**WHAT YOU SHOULD DO:** Check every line of the data for the word "SYSTEM", and copy those that have it.

**EXTRACTED DATA:**
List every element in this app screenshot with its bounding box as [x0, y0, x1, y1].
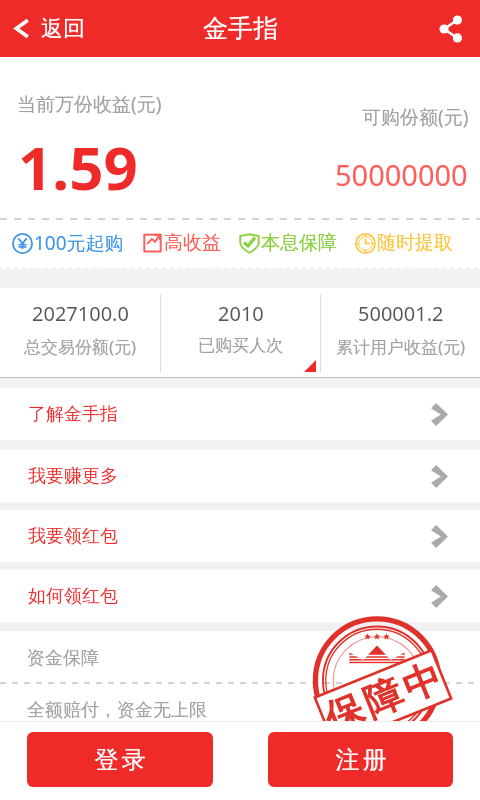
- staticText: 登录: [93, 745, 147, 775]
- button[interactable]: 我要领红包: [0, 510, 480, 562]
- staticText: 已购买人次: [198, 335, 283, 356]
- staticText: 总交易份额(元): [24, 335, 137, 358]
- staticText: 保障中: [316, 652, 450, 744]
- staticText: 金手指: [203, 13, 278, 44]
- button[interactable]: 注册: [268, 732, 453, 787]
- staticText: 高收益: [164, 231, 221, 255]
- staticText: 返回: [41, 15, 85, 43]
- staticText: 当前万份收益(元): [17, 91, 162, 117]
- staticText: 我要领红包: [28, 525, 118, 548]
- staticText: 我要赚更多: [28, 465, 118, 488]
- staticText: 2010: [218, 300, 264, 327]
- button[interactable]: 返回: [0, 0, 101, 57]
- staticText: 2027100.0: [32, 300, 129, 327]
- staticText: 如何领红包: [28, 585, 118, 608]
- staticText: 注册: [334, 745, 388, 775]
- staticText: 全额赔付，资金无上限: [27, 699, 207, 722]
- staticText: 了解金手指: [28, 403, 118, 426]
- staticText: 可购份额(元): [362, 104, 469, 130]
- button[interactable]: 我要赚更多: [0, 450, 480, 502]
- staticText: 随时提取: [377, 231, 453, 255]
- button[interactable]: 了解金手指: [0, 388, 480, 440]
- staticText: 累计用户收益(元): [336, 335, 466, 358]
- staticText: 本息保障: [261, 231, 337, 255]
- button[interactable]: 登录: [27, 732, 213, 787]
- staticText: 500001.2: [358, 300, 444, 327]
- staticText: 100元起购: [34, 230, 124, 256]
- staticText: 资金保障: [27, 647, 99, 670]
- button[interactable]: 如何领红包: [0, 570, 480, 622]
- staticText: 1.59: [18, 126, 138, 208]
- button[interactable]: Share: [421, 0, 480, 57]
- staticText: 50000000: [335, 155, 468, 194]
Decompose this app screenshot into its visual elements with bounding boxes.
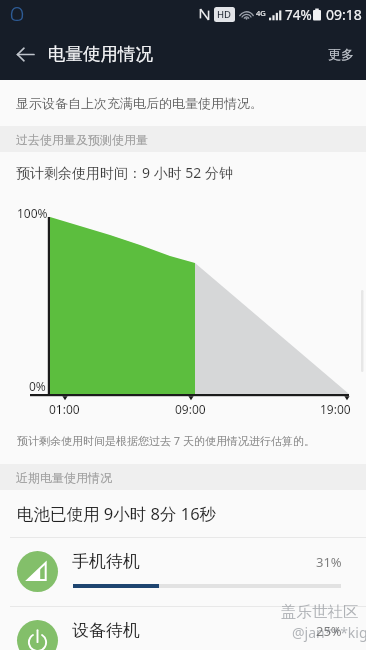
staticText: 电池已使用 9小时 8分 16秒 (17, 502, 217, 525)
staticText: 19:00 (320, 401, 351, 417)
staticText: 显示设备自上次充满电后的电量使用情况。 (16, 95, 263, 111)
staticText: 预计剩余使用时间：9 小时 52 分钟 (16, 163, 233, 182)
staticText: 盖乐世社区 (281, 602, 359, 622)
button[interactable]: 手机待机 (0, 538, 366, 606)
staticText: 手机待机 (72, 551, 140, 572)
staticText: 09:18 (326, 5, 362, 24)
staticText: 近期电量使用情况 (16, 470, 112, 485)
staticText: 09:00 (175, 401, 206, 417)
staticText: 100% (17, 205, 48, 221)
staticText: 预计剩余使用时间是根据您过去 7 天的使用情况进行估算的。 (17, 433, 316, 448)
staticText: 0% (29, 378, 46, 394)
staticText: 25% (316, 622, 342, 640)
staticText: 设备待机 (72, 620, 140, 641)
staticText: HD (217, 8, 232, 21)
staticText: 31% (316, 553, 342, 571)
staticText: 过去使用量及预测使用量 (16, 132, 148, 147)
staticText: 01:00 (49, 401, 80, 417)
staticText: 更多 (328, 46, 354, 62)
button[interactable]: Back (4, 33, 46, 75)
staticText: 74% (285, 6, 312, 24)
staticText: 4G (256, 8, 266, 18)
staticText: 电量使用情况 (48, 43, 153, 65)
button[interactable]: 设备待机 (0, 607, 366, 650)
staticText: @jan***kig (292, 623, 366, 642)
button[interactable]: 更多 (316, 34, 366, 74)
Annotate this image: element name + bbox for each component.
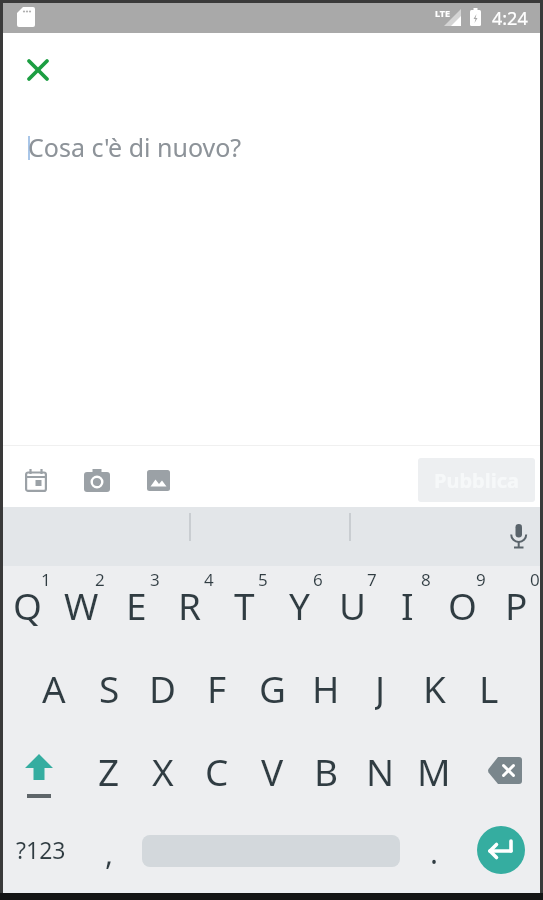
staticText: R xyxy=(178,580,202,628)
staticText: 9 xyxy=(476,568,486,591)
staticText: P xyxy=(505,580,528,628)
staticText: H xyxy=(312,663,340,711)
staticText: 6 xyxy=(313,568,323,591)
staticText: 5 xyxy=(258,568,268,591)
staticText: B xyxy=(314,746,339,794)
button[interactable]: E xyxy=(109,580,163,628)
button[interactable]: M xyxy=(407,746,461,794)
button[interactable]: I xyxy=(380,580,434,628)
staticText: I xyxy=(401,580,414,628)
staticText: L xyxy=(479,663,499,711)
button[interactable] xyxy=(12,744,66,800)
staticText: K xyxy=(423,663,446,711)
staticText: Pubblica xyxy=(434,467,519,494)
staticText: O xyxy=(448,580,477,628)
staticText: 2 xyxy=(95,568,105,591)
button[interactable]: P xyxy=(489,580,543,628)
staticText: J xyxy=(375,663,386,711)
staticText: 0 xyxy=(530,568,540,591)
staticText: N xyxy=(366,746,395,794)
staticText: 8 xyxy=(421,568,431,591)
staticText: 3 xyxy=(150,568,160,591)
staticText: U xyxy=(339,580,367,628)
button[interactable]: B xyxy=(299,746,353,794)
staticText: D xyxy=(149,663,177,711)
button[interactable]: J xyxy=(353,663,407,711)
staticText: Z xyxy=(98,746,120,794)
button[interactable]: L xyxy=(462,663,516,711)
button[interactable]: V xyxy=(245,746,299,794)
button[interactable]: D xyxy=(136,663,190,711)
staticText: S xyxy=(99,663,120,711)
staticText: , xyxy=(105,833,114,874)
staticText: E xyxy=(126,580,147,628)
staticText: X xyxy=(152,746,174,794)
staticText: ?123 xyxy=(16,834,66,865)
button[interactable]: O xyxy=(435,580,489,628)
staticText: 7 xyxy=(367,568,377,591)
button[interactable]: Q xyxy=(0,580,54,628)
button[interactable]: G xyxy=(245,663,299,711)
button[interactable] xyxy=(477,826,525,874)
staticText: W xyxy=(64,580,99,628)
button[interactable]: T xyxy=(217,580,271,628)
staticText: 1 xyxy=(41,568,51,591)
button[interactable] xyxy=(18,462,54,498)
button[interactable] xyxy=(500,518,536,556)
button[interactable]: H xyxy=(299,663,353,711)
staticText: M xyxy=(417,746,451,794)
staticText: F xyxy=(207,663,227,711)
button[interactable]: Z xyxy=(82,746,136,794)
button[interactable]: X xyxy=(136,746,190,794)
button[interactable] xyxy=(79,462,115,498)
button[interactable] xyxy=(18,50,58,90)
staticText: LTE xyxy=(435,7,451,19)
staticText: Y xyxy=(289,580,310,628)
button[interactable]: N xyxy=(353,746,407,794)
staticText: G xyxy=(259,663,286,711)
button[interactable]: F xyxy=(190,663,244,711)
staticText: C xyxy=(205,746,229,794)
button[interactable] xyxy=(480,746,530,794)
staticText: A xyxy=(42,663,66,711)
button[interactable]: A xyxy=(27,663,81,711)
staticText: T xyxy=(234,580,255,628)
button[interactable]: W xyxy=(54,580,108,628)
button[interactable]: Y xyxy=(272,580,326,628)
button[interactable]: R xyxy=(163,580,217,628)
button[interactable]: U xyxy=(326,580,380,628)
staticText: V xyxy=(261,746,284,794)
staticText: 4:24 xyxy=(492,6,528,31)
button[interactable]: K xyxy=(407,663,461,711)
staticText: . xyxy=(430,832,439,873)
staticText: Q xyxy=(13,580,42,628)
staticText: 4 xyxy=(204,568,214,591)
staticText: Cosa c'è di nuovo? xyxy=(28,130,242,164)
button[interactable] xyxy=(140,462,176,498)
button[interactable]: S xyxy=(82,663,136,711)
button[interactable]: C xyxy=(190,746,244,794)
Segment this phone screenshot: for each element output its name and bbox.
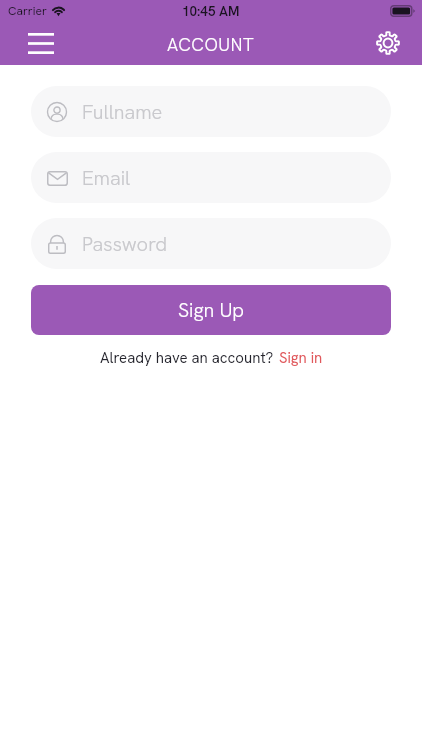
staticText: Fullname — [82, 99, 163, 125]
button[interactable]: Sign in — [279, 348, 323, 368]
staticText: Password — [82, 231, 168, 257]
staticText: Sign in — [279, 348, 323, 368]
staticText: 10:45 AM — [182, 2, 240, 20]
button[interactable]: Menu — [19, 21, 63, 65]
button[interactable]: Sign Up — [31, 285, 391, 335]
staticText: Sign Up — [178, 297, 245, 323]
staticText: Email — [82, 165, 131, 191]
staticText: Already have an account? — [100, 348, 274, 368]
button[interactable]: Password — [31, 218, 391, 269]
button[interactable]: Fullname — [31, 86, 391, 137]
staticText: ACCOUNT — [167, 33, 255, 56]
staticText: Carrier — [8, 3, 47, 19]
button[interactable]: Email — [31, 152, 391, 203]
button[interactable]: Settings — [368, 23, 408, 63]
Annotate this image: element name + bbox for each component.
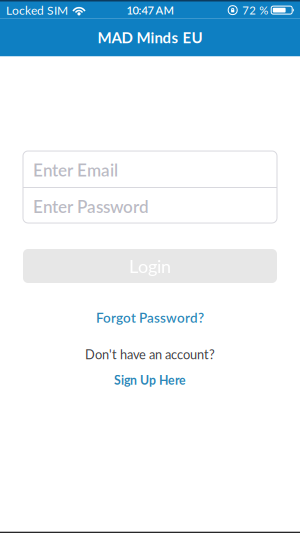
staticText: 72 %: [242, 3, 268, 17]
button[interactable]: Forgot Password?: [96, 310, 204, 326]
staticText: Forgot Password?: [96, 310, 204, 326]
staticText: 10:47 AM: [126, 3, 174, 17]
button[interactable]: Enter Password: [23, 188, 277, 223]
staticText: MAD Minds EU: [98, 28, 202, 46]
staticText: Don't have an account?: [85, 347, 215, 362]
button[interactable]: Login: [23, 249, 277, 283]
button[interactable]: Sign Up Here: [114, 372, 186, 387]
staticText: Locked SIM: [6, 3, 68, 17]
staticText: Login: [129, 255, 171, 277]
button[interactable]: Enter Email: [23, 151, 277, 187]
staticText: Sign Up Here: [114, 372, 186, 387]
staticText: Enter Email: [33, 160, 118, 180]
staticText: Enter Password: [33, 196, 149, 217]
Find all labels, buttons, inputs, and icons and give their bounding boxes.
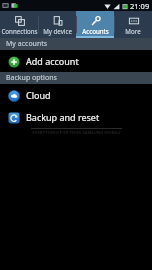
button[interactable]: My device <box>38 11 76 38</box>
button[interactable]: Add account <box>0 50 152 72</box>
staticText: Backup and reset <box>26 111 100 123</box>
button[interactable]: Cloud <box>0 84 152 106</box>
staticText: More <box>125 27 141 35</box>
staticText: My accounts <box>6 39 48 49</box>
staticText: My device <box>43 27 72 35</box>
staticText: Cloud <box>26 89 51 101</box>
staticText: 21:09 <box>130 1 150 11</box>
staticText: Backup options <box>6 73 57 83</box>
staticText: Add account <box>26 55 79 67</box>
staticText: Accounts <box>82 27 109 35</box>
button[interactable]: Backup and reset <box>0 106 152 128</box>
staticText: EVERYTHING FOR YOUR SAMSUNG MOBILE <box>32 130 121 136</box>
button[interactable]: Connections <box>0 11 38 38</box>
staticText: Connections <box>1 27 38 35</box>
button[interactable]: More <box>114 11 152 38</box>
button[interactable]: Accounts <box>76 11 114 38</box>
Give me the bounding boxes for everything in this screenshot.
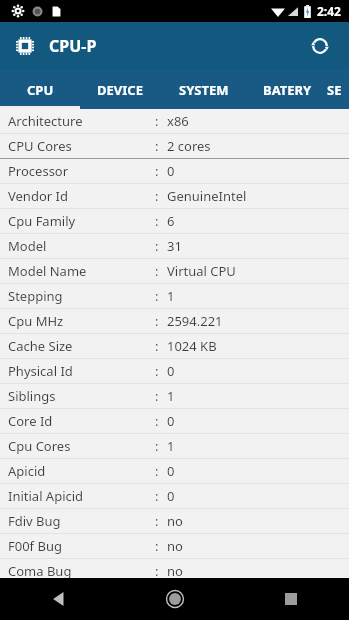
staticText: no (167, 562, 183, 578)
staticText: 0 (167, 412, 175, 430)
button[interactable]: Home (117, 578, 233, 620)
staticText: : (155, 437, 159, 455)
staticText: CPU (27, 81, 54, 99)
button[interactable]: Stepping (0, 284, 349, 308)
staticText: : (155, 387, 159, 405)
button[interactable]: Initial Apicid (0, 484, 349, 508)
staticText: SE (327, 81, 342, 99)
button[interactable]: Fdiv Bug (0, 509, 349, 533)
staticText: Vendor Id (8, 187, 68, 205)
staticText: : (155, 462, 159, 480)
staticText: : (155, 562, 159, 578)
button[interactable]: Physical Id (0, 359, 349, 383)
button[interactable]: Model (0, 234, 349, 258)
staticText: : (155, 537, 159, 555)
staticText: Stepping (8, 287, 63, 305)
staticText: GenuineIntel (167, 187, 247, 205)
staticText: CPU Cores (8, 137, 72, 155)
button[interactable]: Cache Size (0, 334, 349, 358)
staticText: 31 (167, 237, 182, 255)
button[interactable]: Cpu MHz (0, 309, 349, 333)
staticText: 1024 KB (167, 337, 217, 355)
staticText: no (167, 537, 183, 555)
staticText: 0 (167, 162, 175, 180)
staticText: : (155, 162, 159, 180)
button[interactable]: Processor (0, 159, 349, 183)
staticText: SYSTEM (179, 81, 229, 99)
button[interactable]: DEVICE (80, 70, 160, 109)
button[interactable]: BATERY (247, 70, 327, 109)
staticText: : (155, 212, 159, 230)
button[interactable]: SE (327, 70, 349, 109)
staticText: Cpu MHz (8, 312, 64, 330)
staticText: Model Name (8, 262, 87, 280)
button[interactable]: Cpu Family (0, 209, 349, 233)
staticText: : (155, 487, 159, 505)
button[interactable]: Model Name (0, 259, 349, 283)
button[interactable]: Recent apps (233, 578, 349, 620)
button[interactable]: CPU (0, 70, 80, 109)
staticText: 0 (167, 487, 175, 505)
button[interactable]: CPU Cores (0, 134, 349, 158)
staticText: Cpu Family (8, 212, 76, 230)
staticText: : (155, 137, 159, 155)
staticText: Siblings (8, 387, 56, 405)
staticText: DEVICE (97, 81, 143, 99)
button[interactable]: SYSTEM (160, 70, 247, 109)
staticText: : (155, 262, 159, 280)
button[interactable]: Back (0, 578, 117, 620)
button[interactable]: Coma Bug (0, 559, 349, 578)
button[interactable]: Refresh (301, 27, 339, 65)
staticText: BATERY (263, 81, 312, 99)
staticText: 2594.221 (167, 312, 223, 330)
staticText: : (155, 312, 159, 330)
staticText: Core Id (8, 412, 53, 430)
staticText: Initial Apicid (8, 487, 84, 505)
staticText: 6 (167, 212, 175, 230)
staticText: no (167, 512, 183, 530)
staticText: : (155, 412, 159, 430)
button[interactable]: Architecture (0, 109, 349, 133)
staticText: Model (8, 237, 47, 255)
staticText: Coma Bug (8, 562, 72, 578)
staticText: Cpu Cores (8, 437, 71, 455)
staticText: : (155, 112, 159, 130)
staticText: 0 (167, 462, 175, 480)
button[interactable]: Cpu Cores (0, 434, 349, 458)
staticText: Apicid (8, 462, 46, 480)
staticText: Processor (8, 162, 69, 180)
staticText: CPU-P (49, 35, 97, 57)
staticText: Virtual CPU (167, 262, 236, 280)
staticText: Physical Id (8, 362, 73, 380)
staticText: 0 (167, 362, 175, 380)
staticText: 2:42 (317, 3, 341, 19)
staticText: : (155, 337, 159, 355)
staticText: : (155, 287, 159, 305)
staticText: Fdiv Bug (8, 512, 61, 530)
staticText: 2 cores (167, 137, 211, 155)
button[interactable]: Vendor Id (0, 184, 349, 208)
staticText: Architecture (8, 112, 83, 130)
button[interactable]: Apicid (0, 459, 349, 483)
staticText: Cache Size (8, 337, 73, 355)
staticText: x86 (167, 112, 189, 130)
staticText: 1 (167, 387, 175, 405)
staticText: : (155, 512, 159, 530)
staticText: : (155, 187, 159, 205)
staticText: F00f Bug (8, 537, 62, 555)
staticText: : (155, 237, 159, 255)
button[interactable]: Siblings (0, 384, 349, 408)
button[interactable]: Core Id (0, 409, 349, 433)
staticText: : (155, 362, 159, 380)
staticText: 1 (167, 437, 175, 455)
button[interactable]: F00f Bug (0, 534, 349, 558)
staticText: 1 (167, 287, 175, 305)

**RESULT BELOW:**
staticText: SYSTEM (179, 81, 229, 99)
button[interactable]: SYSTEM (160, 70, 247, 109)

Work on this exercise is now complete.